The next example shows an operator applied to two values. Because the expression has three items, the result is split into three parts, one to represent each part of the expression.

#light
open Microsoft.FSharp.Quotations.Typed

let quotedOp = « 1 + 1 »

printf "%A " quotedOp

The result is as follows:


<@ Microsoft.FSharp.Operators.op_Addition (Int32 1) (Int32 1) @>

The next example quotes an anonymous function:

#light
open Microsoft.FSharp.Quotations.Typed

let quotedAnonFun = « fun x -> x + 1 »

printf "%A " quotedAnonFun

The result is as follows:


<@
fun  x#6142.1 ->
  Microsoft.FSharp.Operators.op_Addition x#6142.1 (Int32 1) @>

To interpret expressions, you must first convert them into raw expressions and then query the expression to see whether it is of a certain type. Querying the type returns an option type that will contain the value Some if it is of that type or None if it isn't. The next example defines a function, interpretInt, that queries the expression passed to it to see whether it is an integer. If it is, it prints the value of that integer; otherwise, it prints the string "not an int".

#light
open Microsoft.FSharp.Quotations
open Microsoft.FSharp.Quotations.Typed

let interpretInt exp =
    let uexp = to_raw exp in
    match uexp with
    | Raw.Int32 x -> printfn "%d" x
    | _ -> printfn "not an int"

interpretInt « 1 »
interpretInt « 1 + 1 »

The results are as follows:


1
not an int

We printed two expressions with interpretInt. The first was an integer value, so it printed out the value of that integer. The second was not an integer, although it contained integers.

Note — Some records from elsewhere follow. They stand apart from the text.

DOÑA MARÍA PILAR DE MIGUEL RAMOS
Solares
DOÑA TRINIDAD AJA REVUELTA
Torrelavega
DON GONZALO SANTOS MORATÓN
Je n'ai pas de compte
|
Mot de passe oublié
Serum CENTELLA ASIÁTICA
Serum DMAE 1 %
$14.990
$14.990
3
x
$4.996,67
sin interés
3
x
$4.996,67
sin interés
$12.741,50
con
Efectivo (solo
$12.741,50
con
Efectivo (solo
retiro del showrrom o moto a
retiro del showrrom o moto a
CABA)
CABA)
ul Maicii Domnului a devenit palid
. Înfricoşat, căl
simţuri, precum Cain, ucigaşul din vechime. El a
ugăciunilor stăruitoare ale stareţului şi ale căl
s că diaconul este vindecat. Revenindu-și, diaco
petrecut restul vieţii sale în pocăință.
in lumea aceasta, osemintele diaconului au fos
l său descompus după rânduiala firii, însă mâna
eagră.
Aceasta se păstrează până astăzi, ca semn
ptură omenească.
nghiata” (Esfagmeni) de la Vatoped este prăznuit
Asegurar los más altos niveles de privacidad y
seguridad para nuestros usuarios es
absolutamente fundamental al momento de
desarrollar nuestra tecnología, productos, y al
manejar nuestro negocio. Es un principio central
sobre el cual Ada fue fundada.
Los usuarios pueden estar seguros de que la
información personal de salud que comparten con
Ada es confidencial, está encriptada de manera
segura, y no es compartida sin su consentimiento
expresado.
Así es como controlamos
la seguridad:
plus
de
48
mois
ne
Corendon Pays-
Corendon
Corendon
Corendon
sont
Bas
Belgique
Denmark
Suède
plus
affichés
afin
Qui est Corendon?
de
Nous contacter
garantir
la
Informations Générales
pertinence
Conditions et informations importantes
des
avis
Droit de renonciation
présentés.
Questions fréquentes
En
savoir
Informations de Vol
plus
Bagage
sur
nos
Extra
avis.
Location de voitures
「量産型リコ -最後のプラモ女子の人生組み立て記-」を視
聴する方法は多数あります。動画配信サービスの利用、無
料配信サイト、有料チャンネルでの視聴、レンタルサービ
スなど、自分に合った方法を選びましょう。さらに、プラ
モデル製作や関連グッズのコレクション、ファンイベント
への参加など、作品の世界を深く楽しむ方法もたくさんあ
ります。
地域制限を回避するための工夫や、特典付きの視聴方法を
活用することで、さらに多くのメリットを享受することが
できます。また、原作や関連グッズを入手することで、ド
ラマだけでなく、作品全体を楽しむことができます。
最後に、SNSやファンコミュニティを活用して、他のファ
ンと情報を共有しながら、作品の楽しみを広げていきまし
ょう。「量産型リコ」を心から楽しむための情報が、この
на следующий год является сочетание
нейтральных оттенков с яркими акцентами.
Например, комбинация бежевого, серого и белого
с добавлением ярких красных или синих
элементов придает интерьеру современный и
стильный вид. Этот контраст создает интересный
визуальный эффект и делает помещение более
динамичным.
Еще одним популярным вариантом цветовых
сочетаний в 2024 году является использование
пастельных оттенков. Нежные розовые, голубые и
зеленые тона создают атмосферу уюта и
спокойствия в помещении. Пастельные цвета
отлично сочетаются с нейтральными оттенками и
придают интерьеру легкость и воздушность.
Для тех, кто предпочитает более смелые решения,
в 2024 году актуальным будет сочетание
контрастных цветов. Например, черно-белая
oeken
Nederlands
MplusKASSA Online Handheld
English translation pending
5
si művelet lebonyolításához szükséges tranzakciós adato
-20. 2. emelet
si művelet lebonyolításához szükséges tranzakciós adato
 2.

Quotations are a very big topic, and we can't cover them completely in this section or even in this book. You will, however, return to them in "Meta-programming with Quotations" in Chapter 11.

Summary

In this chapter, you saw how to organize code in F#. You also saw how to comment, annotate, and quote code, but you just scratched the surface of both annotation and quoting.

This concludes the tour of the F# core language. The rest of the book will focus on how to use F#, from working with relational databases to creating user interfaces, after you look at the F# core libraries in the next chapter.